EXERCISE REQUIREMENTS —
Below is a set of records; print all of them exactly as written.
*** Opening DATA TO EXAMINE ***
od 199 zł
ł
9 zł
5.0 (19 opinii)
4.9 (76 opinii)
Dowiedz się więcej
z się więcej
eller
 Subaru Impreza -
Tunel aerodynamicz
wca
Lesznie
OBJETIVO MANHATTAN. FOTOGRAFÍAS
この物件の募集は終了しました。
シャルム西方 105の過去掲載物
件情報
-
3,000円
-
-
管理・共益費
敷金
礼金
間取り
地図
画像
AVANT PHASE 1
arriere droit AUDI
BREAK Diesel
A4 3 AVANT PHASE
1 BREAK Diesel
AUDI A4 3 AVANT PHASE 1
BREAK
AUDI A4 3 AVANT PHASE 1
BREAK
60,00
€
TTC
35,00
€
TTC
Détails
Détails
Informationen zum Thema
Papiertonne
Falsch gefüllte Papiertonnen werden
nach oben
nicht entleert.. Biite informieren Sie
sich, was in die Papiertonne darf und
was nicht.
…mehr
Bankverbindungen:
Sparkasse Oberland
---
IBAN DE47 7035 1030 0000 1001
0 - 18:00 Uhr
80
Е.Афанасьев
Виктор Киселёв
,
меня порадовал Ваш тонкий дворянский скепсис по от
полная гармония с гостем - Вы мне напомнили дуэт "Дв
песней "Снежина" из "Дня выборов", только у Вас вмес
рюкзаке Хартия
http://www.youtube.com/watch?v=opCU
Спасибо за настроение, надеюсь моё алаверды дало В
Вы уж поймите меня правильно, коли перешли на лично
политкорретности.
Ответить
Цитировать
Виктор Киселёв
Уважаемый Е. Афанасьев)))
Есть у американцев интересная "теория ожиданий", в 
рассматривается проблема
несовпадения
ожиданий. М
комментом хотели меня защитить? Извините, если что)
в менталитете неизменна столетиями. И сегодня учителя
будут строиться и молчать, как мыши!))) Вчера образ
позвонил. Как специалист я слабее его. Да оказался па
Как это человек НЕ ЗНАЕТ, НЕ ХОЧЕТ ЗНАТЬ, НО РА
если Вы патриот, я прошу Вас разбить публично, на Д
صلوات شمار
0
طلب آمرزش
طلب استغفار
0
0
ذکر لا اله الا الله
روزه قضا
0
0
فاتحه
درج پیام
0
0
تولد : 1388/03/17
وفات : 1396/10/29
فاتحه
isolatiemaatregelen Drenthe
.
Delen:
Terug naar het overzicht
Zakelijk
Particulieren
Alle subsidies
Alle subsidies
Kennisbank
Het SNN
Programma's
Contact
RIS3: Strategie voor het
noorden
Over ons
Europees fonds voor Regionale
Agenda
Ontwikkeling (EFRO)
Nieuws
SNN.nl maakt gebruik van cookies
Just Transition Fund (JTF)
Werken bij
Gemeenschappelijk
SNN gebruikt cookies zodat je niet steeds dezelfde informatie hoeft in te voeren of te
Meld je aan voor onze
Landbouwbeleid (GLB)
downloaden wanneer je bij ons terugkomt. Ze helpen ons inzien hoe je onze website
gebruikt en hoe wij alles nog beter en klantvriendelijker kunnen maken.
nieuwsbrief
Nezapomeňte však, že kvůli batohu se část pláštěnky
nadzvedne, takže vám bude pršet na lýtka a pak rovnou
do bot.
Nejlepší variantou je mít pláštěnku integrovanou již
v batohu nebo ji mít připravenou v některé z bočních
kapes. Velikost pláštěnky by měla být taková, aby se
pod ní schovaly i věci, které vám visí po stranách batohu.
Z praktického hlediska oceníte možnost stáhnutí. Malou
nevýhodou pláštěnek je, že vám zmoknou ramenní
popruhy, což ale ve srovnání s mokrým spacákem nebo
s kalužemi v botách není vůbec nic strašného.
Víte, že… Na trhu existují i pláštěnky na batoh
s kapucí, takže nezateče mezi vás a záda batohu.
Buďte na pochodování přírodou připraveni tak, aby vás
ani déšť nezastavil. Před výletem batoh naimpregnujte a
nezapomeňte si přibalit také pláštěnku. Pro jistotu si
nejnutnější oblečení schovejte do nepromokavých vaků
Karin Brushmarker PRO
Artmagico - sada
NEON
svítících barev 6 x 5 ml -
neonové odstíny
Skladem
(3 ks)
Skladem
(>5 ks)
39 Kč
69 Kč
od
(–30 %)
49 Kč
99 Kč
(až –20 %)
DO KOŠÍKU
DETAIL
*** Closing DATA TO EXAMINE ***
ANSWER —
od 199 zł
ł
9 zł
5.0 (19 opinii)
4.9 (76 opinii)
Dowiedz się więcej
z się więcej
eller
 Subaru Impreza -
Tunel aerodynamicz
wca
Lesznie
OBJETIVO MANHATTAN. FOTOGRAFÍAS
この物件の募集は終了しました。
シャルム西方 105の過去掲載物
件情報
-
3,000円
-
-
管理・共益費
敷金
礼金
間取り
地図
画像
AVANT PHASE 1
arriere droit AUDI
BREAK Diesel
A4 3 AVANT PHASE
1 BREAK Diesel
AUDI A4 3 AVANT PHASE 1
BREAK
AUDI A4 3 AVANT PHASE 1
BREAK
60,00
€
TTC
35,00
€
TTC
Détails
Détails
Informationen zum Thema
Papiertonne
Falsch gefüllte Papiertonnen werden
nach oben
nicht entleert.. Biite informieren Sie
sich, was in die Papiertonne darf und
was nicht.
…mehr
Bankverbindungen:
Sparkasse Oberland
---
IBAN DE47 7035 1030 0000 1001
0 - 18:00 Uhr
80
Е.Афанасьев
Виктор Киселёв
,
меня порадовал Ваш тонкий дворянский скепсис по от
полная гармония с гостем - Вы мне напомнили дуэт "Дв
песней "Снежина" из "Дня выборов", только у Вас вмес
рюкзаке Хартия
http://www.youtube.com/watch?v=opCU
Спасибо за настроение, надеюсь моё алаверды дало В
Вы уж поймите меня правильно, коли перешли на лично
политкорретности.
Ответить
Цитировать
Виктор Киселёв
Уважаемый Е. Афанасьев)))
Есть у американцев интересная "теория ожиданий", в 
рассматривается проблема
несовпадения
ожиданий. М
комментом хотели меня защитить? Извините, если что)
в менталитете неизменна столетиями. И сегодня учителя
будут строиться и молчать, как мыши!))) Вчера образ
позвонил. Как специалист я слабее его. Да оказался па
Как это человек НЕ ЗНАЕТ, НЕ ХОЧЕТ ЗНАТЬ, НО РА
если Вы патриот, я прошу Вас разбить публично, на Д
صلوات شمار
0
طلب آمرزش
طلب استغفار
0
0
ذکر لا اله الا الله
روزه قضا
0
0
فاتحه
درج پیام
0
0
تولد : 1388/03/17
وفات : 1396/10/29
فاتحه
isolatiemaatregelen Drenthe
.
Delen:
Terug naar het overzicht
Zakelijk
Particulieren
Alle subsidies
Alle subsidies
Kennisbank
Het SNN
Programma's
Contact
RIS3: Strategie voor het
noorden
Over ons
Europees fonds voor Regionale
Agenda
Ontwikkeling (EFRO)
Nieuws
SNN.nl maakt gebruik van cookies
Just Transition Fund (JTF)
Werken bij
Gemeenschappelijk
SNN gebruikt cookies zodat je niet steeds dezelfde informatie hoeft in te voeren of te
Meld je aan voor onze
Landbouwbeleid (GLB)
downloaden wanneer je bij ons terugkomt. Ze helpen ons inzien hoe je onze website
gebruikt en hoe wij alles nog beter en klantvriendelijker kunnen maken.
nieuwsbrief
Nezapomeňte však, že kvůli batohu se část pláštěnky
nadzvedne, takže vám bude pršet na lýtka a pak rovnou
do bot.
Nejlepší variantou je mít pláštěnku integrovanou již
v batohu nebo ji mít připravenou v některé z bočních
kapes. Velikost pláštěnky by měla být taková, aby se
pod ní schovaly i věci, které vám visí po stranách batohu.
Z praktického hlediska oceníte možnost stáhnutí. Malou
nevýhodou pláštěnek je, že vám zmoknou ramenní
popruhy, což ale ve srovnání s mokrým spacákem nebo
s kalužemi v botách není vůbec nic strašného.
Víte, že… Na trhu existují i pláštěnky na batoh
s kapucí, takže nezateče mezi vás a záda batohu.
Buďte na pochodování přírodou připraveni tak, aby vás
ani déšť nezastavil. Před výletem batoh naimpregnujte a
nezapomeňte si přibalit také pláštěnku. Pro jistotu si
nejnutnější oblečení schovejte do nepromokavých vaků
Karin Brushmarker PRO
Artmagico - sada
NEON
svítících barev 6 x 5 ml -
neonové odstíny
Skladem
(3 ks)
Skladem
(>5 ks)
39 Kč
69 Kč
od
(–30 %)
49 Kč
99 Kč
(až –20 %)
DO KOŠÍKU
DETAIL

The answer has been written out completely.